It was the first time I’d ever heard her use a curse word. I think she noticed that it registered with me, because she smiled a bit and said, “
His
words.”

“But it’s amazing you never kicked for anybody?”

“That’s exactly what Mr. Roddy said.”

“Well it
is
fairly extraordinary.”

“I never kicked a ball trying to score points,” she said. “But, now that I’m going to do it—not that I’m in for it—the whole idea’s kind of exciting.”

“Doesn’t make you a bit nervous?”

The question was completely opaque to her. “Nervous?”

“About missing, you know, when it counts.”

“Oh, I don’t think I’ll do that.”

“Yeah? I hope you’re right.”

“They
all
count, anyway,” she said. “Every one of them counts.”

God, it was easy to love her. “You are really something, Jess,” I said.

She sipped her coffee and stared out the window again. I could have sat across from her and gazed at that face forever. Looking at Jesse, you kind of understood why art was such a great idea.

Roddy wrote a feature on Jesse that went across the country, calling her a “grand experiment.” He’d gotten in touch with other players and coaches and was the first to report the players’ union’s resistance, the commissioner’s having to deal with pressure from just about every corner of the league, and our owner’s recalcitrant and continued rebellion against the powers that be. Many, he said, believed that “the Redskins were a laughingstock,” and some league sources were certain that the reign of Jonathon Engram had reached its lowest point; that the Redskins were destined to sink to the bottom of the standings once the season started. Some sources (who naturally wished to remain nameless) predicted that the team would not win a single game. “It will be extra incentive,” one source said, “for every team to beat the hell out of those guys.”

USA Today
had a long article about the legal battles sure to ensue. Folks talked about what it means to use the word “man” in the rule book. Some wondered why the commissioner didn’t just rule that Flores could not play a woman.

This was all a response to the news that Jesse would be our kicker.
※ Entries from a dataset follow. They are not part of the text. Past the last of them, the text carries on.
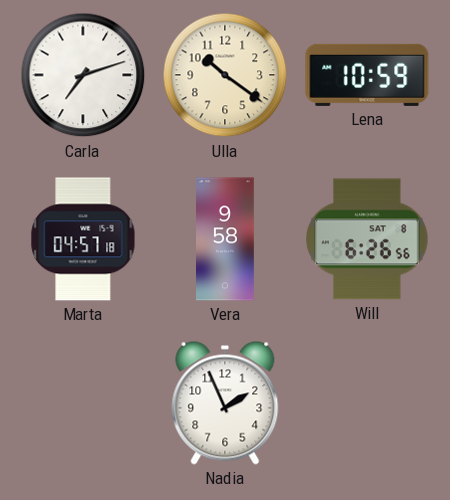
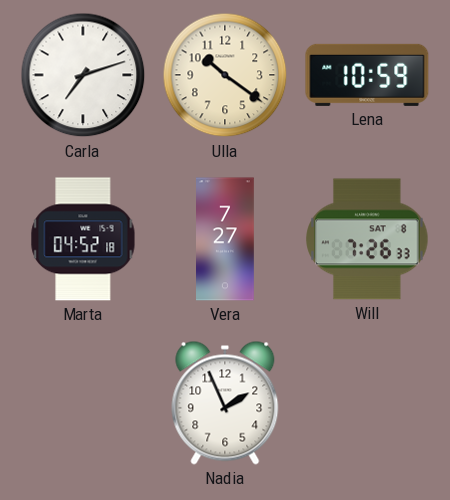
Marta: 04:57 -> 04:52
Vera: 9:58 -> 7:27
Will: 6:26 -> 7:26
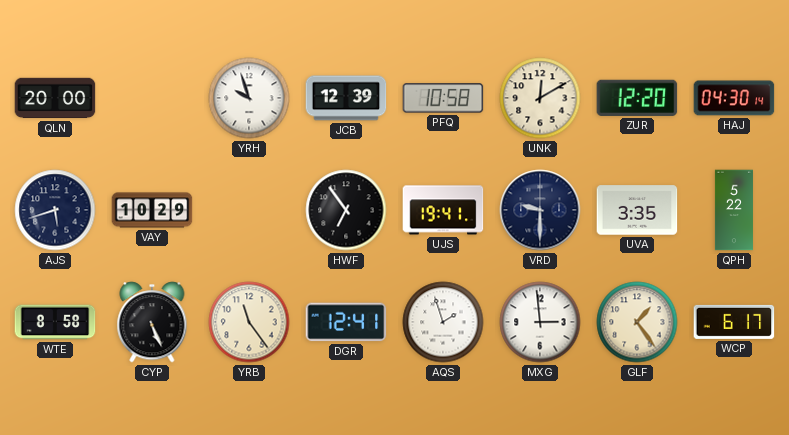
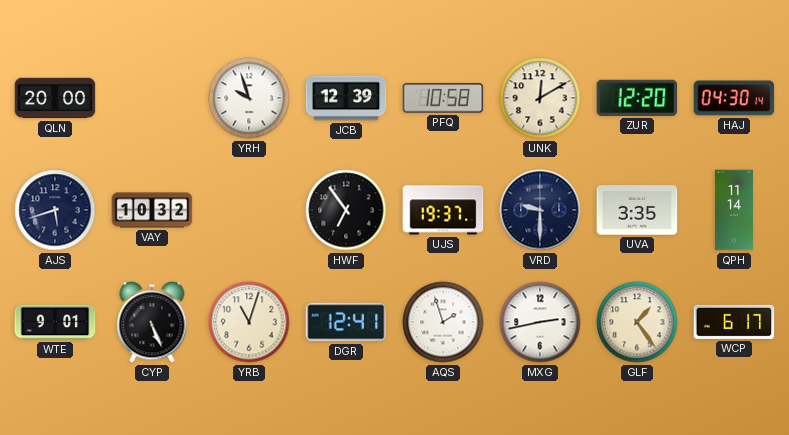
VAY: 10:29 -> 10:32
UJS: 19:41 -> 19:37
QPH: 5:22 -> 11:14
WTE: 8:58 -> 9:01
YRB: 11:24 -> 11:03
MXG: 2:59 -> 2:43
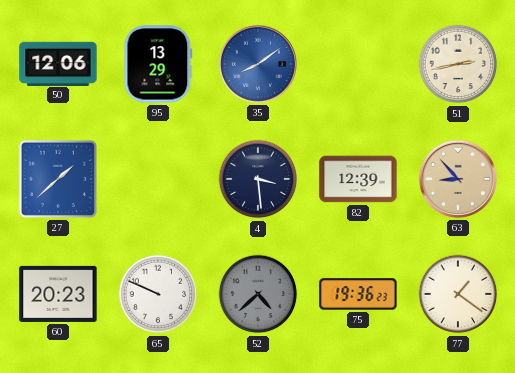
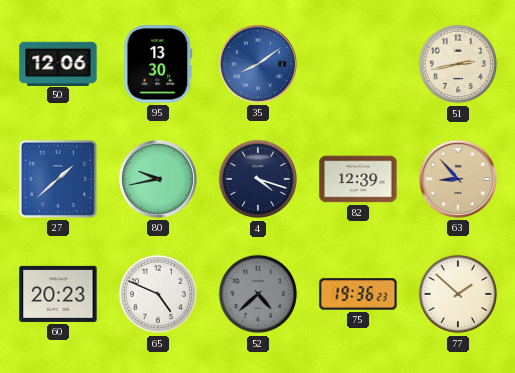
95: 13:29 -> 13:30
80: none -> 9:43
4: 3:29 -> 4:18
65: 9:49 -> 4:49
77: 1:21 -> 1:52
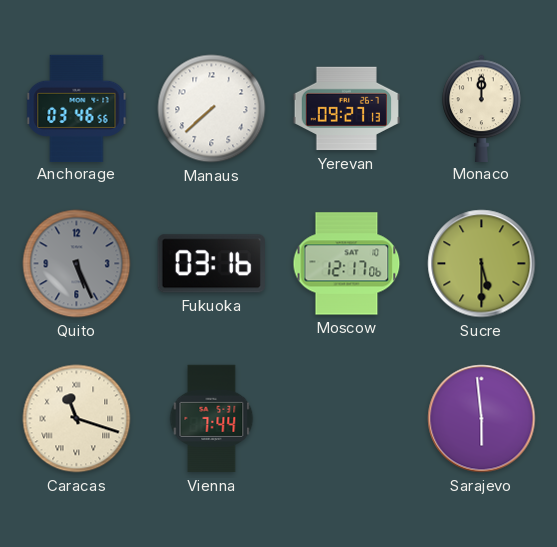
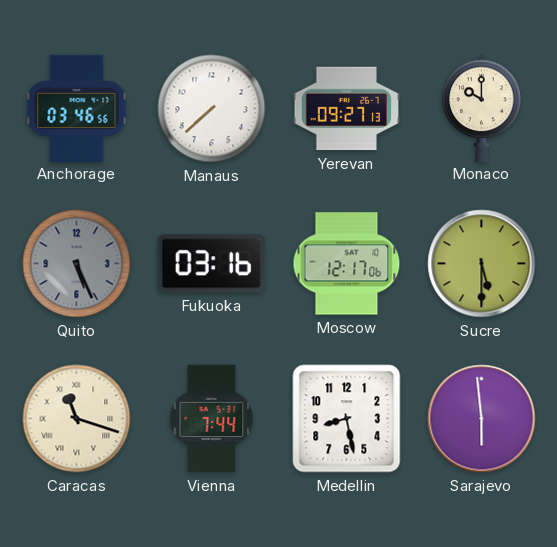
Monaco: 12:00 -> 10:00
Medellin: none -> 8:28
I shuddered to think what might happen if we ever planned to play her at quarterback.

Jesse, in any event, took all of it in stride.

She and I went to dinner often during the weeks after her position was announced, and plenty of folks went out of their way to be kind to us. A few of the fans who recognized her wanted her autograph, and after a while she was getting all kinds of offers from local schools to come and talk to their students. She was gradually becoming a symbol—of a number of things, actually. To some, she was the embodiment of the “new equality” between men and women. To others, she represented the end of civilization—an interloper destined to ruin the last bastion of male power. Through all of it, though, she was just Jesse and behaved exactly as she always had, as though some part of her mind did not even grasp the notion of her own celebrity.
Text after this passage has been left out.